TASK REQUIREMENTS: In the data below, locate each line with the word "costs" and list it.
____
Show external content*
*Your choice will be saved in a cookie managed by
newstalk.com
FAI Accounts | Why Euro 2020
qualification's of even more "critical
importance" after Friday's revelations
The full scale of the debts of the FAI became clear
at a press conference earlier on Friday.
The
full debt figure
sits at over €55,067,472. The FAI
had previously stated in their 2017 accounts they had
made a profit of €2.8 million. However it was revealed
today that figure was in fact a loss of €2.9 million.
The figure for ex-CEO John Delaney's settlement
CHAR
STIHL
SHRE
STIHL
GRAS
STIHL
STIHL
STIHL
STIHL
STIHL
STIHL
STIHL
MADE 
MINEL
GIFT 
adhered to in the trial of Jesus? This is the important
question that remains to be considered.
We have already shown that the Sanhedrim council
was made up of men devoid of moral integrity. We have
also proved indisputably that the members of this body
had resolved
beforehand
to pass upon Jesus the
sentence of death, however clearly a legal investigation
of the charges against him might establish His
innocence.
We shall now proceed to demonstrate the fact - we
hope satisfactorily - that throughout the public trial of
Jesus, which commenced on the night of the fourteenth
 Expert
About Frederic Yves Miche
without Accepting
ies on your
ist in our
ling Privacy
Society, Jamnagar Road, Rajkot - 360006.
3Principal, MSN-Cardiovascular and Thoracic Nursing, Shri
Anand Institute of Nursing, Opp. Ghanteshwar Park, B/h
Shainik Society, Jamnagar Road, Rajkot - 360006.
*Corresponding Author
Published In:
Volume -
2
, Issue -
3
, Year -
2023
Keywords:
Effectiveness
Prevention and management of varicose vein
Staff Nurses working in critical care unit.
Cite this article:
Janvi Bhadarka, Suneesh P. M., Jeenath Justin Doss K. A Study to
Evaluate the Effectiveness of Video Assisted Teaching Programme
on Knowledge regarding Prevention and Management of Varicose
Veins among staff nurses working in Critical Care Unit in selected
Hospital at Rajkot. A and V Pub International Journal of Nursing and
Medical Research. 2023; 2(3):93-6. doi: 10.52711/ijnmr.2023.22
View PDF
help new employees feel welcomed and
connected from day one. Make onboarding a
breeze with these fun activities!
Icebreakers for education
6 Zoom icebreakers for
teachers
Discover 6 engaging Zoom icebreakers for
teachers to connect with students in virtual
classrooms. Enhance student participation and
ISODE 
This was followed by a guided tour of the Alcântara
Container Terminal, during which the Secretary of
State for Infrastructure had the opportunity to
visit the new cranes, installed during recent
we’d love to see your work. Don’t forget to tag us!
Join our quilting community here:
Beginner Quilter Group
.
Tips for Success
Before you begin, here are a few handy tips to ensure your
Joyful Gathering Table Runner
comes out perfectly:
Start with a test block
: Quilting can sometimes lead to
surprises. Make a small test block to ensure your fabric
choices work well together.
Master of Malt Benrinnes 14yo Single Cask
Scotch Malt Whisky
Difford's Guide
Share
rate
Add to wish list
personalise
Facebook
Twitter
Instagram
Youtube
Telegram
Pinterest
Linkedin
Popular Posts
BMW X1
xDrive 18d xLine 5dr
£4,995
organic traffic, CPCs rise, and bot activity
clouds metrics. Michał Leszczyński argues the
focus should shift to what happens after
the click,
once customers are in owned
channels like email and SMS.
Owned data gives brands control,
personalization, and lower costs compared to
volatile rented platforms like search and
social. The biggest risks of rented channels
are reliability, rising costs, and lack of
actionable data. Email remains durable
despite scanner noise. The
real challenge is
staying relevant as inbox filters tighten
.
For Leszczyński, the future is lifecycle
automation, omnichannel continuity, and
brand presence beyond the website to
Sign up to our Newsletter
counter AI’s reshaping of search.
____
SOLUTION:
personalization, and lower costs compared to
are reliability, rising costs, and lack of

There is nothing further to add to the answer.